Data from the Telecare Nord Heart Failure study were made available for this study, this included monitoring data collected as well as self-reported sociodemographic data. The recruitment, data collection and study protocol has been described elsewhere [18, 19]. The data have previously been used in studies reporting the potential health [18], health-economic [20] and equity in health [21] benefits of telemonitoring heart failure patients. However, the exploratory nature of the previous study necessitates a proper model development study to confirm the findings.
Data from the 126 patients with chronic heart failure that received telemonitoring were included in this study. The patients were followed from inclusion in the Telecare Nord Heart Failure project until censoring or the 17th of December 2018. For each patient, all at-home measurements of weight, blood pressure and pulse were collected for the period in which the patient received the telemedicine intervention. The Danish National Patient Registry, a high-quality registry which contains all hospital contacts for Danish citizens [22], was used to collect all recorded hospitalizations during the period of telemedicine intervention for each included patient.

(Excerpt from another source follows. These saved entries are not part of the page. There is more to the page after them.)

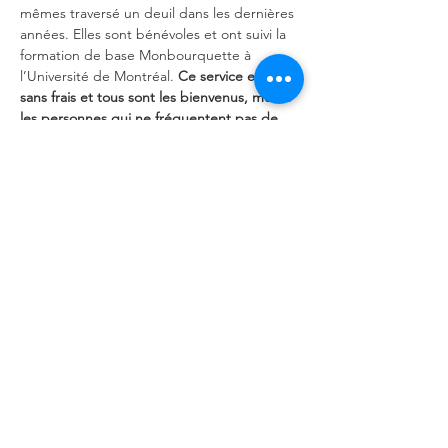
mêmes traversé un deuil dans les dernières 
années. Elles sont bénévoles et ont suivi la 
formation de base Monbourquette à 
l’Université de Montréal. 
Ce service est 
sans frais et tous sont les bienvenus, même 
les personnes qui ne fréquentent pas de 
notre église.
 Inscrivez-vous dès maintenant 
pour un premier contact personnalisé avec 
les intervenantes, Julie et Nathalie.
Partager cet événement
Église Fusion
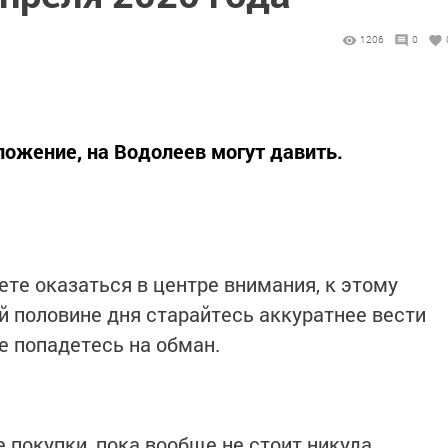
1206
0
ожение, на Водолеев могут давить.
те оказаться в центре внимания, к этому
й половине дня старайтесь аккуратнее вести
е попадетесь на обман.
е покупки, пока вообще не стоит никуда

To facilitate efficient decision support, our model development emphasized continuous prediction of hospitalization risk, using a sliding window approach [23] where each full set oF-measurements corresponds to a new window.
An observation was defined as a full set of four biometric measurements; thus, observations with missing data in one of the four measurements were excluded from this study. Additionally, the first four weeks of inclusion in the telemedicine study were excluded for each patient. In total, 11,575 observations were included in this study.
The study is reported in accordance with the “Transparent reporting of a multivariable prediction model for individual prognosis or diagnosis (TRIPOD)” guidelines [24]. In accordance with guidance from the Danish Ethics Committee, no ethical approval was needed for this study.
2.2 OutcomeWe aimed to develop a model that predicts risk of clinically significant deterioration with enough lead time for clinicians to act upon the warning. To this end, data from the Danish National Patient Registry were used to identify all nonelective hospitalizations occurring in the patient group. For each observation of a full set of biometric values, the admission time and non-elective indicator from the registry, was used to construct a label indicating the presence or absence of a non-elective hospitalization within the 14 days following the measurements. Figure 1 illustrates the labelling process, with the green bars representing hospitalization-absent observations while the red bars represent a hospitalization present observation.
Fig. 1The figure illustrates the sliding window approach used to define observations. Each observation of a full set of measurements from patients with no hospitalizations in the prediction horizon (the following 14 days) were labelled "No Event" (green), while measurements preceding a hospitalization (Red) were labelled "Hospitalization”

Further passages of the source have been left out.